In a separate note, shipbroker Allied said that “despite the end of Eid holidays, activity did not ramp up in the Indian Sub-Continent, with few units being recycled during these past two weeks. In Bangladesh, hopes that cash-buyers interest will intensify again after the holiday period did not materialized. In addition, the monsoon period delayed activity in the region holding back stock and putting extra pressure on local ship breakers. With steel place prices holding steady though, there are many domestic players that expect offered price levels to improve soon, likely attracting more units. Meanwhile, the poor fundamentals and the uncertainty dominating the Indian market has curbed any fresh interest and as such leading to a lack in activity being seen. In addition to unattractive prices, the weaker Indian Rupee has also played its part in the current disappointing demand figures. In Pakistan, despite the few new transactions that came to light during the few past weeks, overall interest for seems to be remaining relatively low. The discouraging price levels and the generally poor conditions prevailing in the local market seem to have delayed any reversal in cash buyers’ appetite for the time being”.

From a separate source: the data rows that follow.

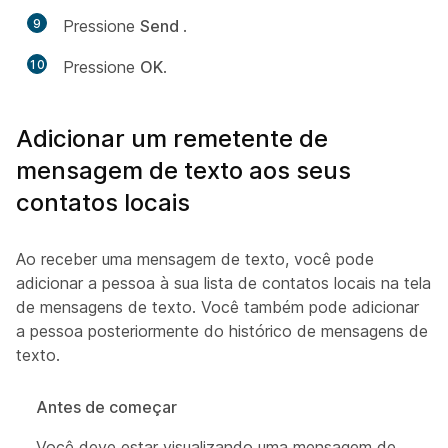
9
Pressione
Send
.
10
Pressione
OK
.
Adicionar um remetente de
mensagem de texto aos seus
contatos locais
Ao receber uma mensagem de texto, você pode
adicionar a pessoa à sua lista de contatos locais na tela
de mensagens de texto. Você também pode adicionar
a pessoa posteriormente do histórico de mensagens de
texto.
Antes de começar
Você deve estar visualizando uma mensagem de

Meanwhile, GMS, the world’s leading cash buyer of ships added that “despite the conclusion of Eid holidays and the ongoing shortage of tonnage in the market, subcontinent locations (especially India and Pakistan) remain stranded around the mid USD 300s/LDT mark. As the ongoing declines over the summer / monsoon months have been notably drastic and significant, going into the fourth quarter of the year, Cash Buyers with expensive, large LDT inventory to offload are still hoping for levels to pick up in Bangladesh, however, the timing of such a recovery remains uncertain. Concerns of a recession in the U.S. amidst trade war jabs with China, in addition to a global fall in steel plate prices have added further negativity to sentiments this week and there remains a great degree of hesitation from end Buyers to engage in negotiations / offer firm numbers (especially until some sort of sensible stability is seen). Levels in India have been hit the hardest by the dual dilemmas of collapsing steel plate prices and a depreciating currency. Pakistan too is not far behind, albeit, not for anything other than mirroring its nearest competitor’s pricing, as both compete for the dubious honor of being the lowest placed subcontinent market for anther week. Bangladeshi Buyers have been off on Eid holidays over the past week and it is hoped that it should be another week or so before activity starts to pick up again. Nevertheless, many yards remain stuffed with large LDT inventory beached here during the early part of the year, most of which has struggled to shift over the recent months due to the constant rains. Finally, Turkey’s frozen summer session continues unabated, with reportedly no change in Turkish plate prices, although the currency did weaken a shade this week, making matters unapologetically worse for Turkish Recyclers”, GMS concluded.